Music Director Noah Horn and Cantata Singers perform this lovely setting of Alfred, Lord Tennyson's moving poem, Crossing the Bar, evoking thoughts of a ship's safe passing as a metaphor for crossing safely and peacefully into death.
Text:
Sunset and evening star,
And one clear call for me!
And may there be no moaning of the bar,
When I put out to sea,
But such a tide as moving seems asleep,
Too full for sound and foam,
When that which drew from out the boundless deep
Turns again home.
Twilight and evening bell,
And after that the dark!
And may there be no sadness of farewell,
When I embark;
For tho' from out our bourne of Time and Place
The flood may bear me far,
I hope to see my Pilot face to face
When I have crost the bar.
from Alfred Lord Tennyson - A Memoir: By his Son.

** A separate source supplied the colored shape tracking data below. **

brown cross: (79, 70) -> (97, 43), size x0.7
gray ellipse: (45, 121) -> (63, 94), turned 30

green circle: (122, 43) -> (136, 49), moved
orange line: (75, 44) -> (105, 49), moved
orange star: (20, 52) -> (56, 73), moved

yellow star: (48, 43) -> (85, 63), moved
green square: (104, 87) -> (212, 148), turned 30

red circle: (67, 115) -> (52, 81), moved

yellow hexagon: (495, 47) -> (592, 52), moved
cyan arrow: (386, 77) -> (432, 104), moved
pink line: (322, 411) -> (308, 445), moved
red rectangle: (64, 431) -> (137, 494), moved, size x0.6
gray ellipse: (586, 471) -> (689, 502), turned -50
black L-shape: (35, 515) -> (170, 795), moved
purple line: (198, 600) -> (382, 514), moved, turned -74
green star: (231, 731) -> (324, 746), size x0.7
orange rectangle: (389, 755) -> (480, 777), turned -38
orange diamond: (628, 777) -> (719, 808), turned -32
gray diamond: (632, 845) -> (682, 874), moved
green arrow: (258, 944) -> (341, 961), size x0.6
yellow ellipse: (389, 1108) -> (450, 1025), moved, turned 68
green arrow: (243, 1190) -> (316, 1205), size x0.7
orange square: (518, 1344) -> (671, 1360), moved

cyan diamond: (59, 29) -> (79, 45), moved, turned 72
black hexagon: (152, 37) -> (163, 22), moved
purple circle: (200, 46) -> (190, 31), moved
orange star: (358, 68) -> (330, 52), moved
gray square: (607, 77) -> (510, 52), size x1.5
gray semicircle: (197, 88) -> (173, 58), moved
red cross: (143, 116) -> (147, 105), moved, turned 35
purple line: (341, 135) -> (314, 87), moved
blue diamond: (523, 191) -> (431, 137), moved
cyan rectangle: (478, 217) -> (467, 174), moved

Crossing the Bar was written in my father's eighty-first year, on a day in October when we came from Aldworth to Farringford. Before reaching Farringford he had the "Moaning of the Bar" in his mind, and after dinner he showed me this poem written out. I said, "This is the crown of your life's work." He answered, "It came in a moment." He explained the 'Pilot' as 'That Divine and Unseen Who is always guarding us.' A few days before my father's death he said to me, "Mind you put Crossing the Bar at the end of all editions of my poems."